The upper limit for the application call was SEK 42 million. Mistra decided that SEK 36.5 million should be divided among the projects. As programme host, the skills centre SP Waste Refinery has been appointed.

The purpose of the research in Mistra’s Closing the Loop is to create valuable resources from industrial waste. Today, industrial processes leave behind large quantities of waste in the form of metals, plastic and chemicals. They also entail energy losses.

Christopher Folkeson Welch continues: ‘The idea is that the projects in Mistra’s Closing the Loop will develop methods for identifying and restoring resources to industry.’

From phosphorus to reused slag

One of the projects aims to develop methods for better recycling of materials from end-of-life (ELV) vehicles. There is an EU Directive under which 95% of ELV vehicles must be recovered from 2015, but this is not yet taking place.
Another of the seven projects involves investigating the scope for recycling phosphorus. One use of phosphorus is in fertiliser, and it is a substance that may soon become scarce worldwide.
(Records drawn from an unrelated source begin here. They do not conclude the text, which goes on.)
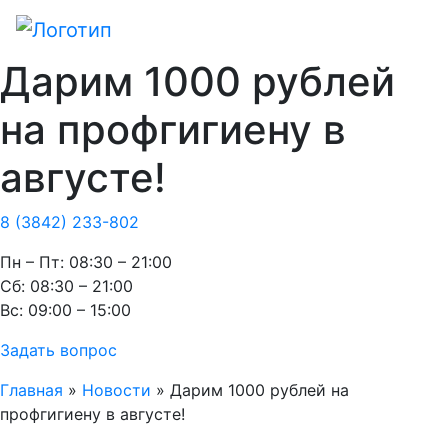
Дарим 1000 рублей
на профгигиену в
августе!
8 (3842) 233-802
Пн – Пт: 08:30 – 21:00
Cб: 08:30 – 21:00
Вс: 09:00 – 15:00
Задать вопрос
Главная
»
Новости
»
Дарим 1000 рублей на
профгигиену в августе!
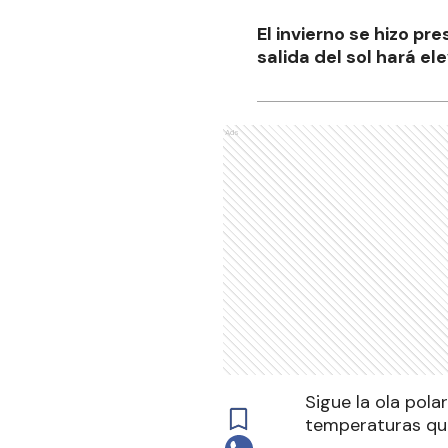
El invierno se hizo pr
salida del sol hará e
Ads
Sigue la ola pola
temperaturas que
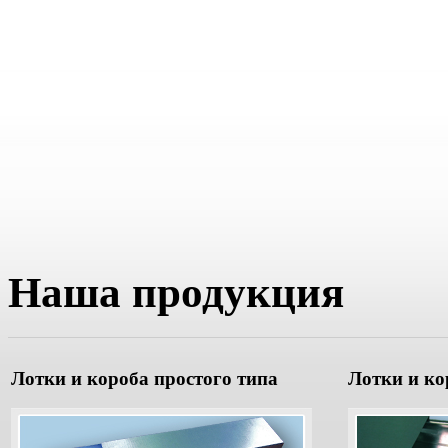
Наша продукция
Лотки и короба простого типа
Лотки и ко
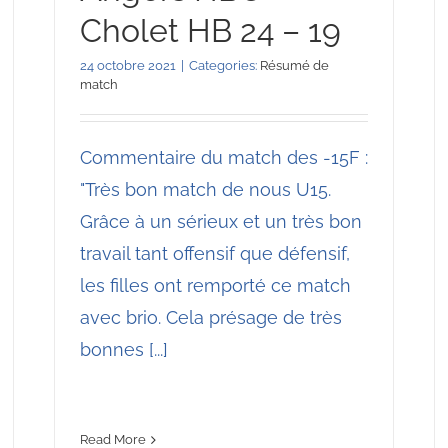
Cholet HB 24 – 19
24 octobre 2021
|
Categories:
Résumé de
match
Commentaire du match des -15F :
"Très bon match de nous U15.
Grâce à un sérieux et un très bon
travail tant offensif que défensif,
les filles ont remporté ce match
avec brio. Cela présage de très
bonnes [...]
Read More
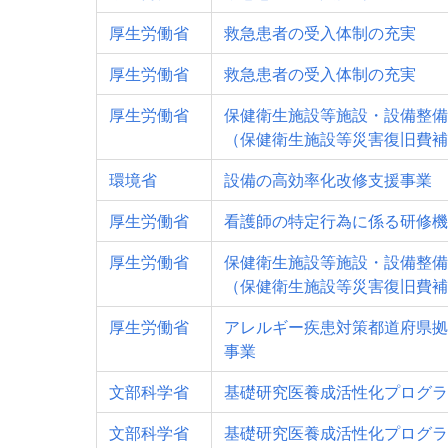
厚生労働省
救急患者の受入体制の充実
厚生労働省
救急患者の受入体制の充実
厚生労働省
保健衛生施設等施設・設備整備
（保健衛生施設等災害復旧費補
環境省
設備の高効率化改修支援事業
厚生労働省
看護師の特定行為に係る研修機
厚生労働省
保健衛生施設等施設・設備整備
（保健衛生施設等災害復旧費補
厚生労働省
アレルギー疾患対策都道府県拠
事業
文部科学省
基礎研究医養成活性化プログラ
文部科学省
基礎研究医養成活性化プログラ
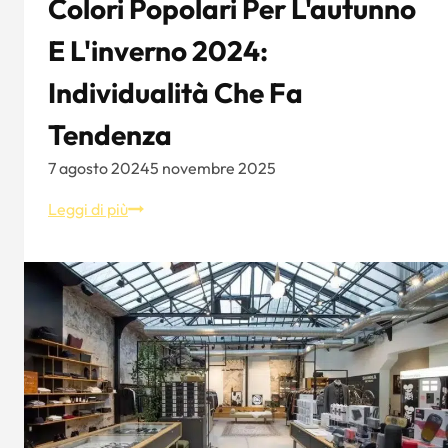
Colori Popolari Per L'autunno
E L'inverno 2024:
Individualità Che Fa
Tendenza
7 agosto 2024
5 novembre 2025
Colori
Leggi di più
popolari
per
l'autunno
e
l'inverno
2024:
Individualità
che
fa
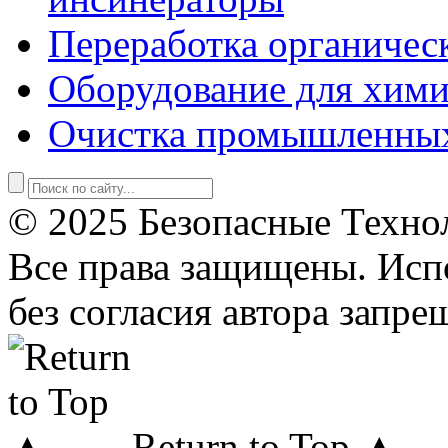
Переработка органичес
Оборудование для хими
Очистка промышленны
© 2025 Безопасные Техно
Все права защищены. Исп
без согласия автора запре
Return to Top ▲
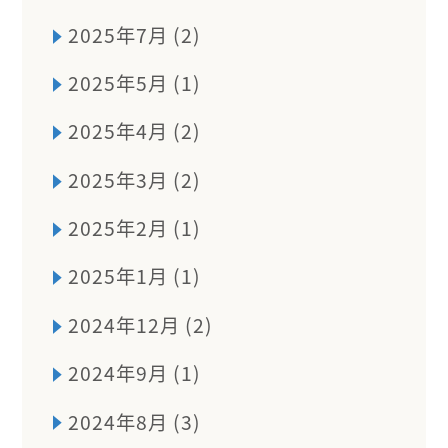
2025年7月 (2)
2025年5月 (1)
2025年4月 (2)
2025年3月 (2)
2025年2月 (1)
2025年1月 (1)
2024年12月 (2)
2024年9月 (1)
2024年8月 (3)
Additional projects concern recycling of plastics and composite materials; slag from aluminium recycling; and purifying slag from steel production to enable it to be used in cement manufacture.

The programme also sets out to create a database in which the various projects should be able to feed in their raw data, and where it will be possible to identify residues and waste products and find out what their value is and where they can be obtained.

The following applications have been approved:

• Realising Resource-Efficient Recycling of Vehicles — Realise, headed by Maria Ljunggren Söderman of Chalmers University of Technology in cooperation with IVL Swedish Environmental Research Institute, Volvo Car Corporation, Volvo Trucks, Kuusakoski, BIL Sweden, AB SKF, Stena Recycling AB, BilRetur ABC AB and Walters Bildelar AB.
• Closing the Loop for Phosphorus in Chemical Industry Residues, headed by Britt-Marie Steenari of Chalmers University of Technology in cooperation with AkzoNobel.
• Material Efficiency Management in Manufacturing — MEMIMAN, headed by Marcus Bjelkemyr from Mälardalens Högskola in cooperation with Lund University, Swerea-IVF, Volvo Group Trucks Technology, Volvo Construction Equipment, Stena Recycling AB, DynaMate AB, Concentric, Alfa Laval and MiljöGiraff AB.
• Sustainable Recycling of  ‘Green’ Plastics and Industrial Plastic Waste, headed by Johanna Berlin of SP Technical Research Institute of Sweden in cooperation with University of Borås, Chalmers University of Technology, Cefur, Roxtec International AB and Tarkett AB.
• From Industrial Waste to Product Design, headed by Ralf Rosenberg of Chalmers University of Technology in cooperation with Semcon Caran AB and Stena Recycling AB.
• Increased Use of By-products and Wastes from the Steel Industry in Cement Production, headed by Rainer Backman of Umeå University in cooperation with Luleå University, Cementa AB and SSAB Merox AB.
• Quick Flux — Production of Calcium Aluminate out of Aluminium Black Dross, headed by Sten Ångström of Swerea MEFOS AB in cooperation with Swerea IVF, Stena Aluminium AB, SSAB EMEA AB and Chalmers University of Technology.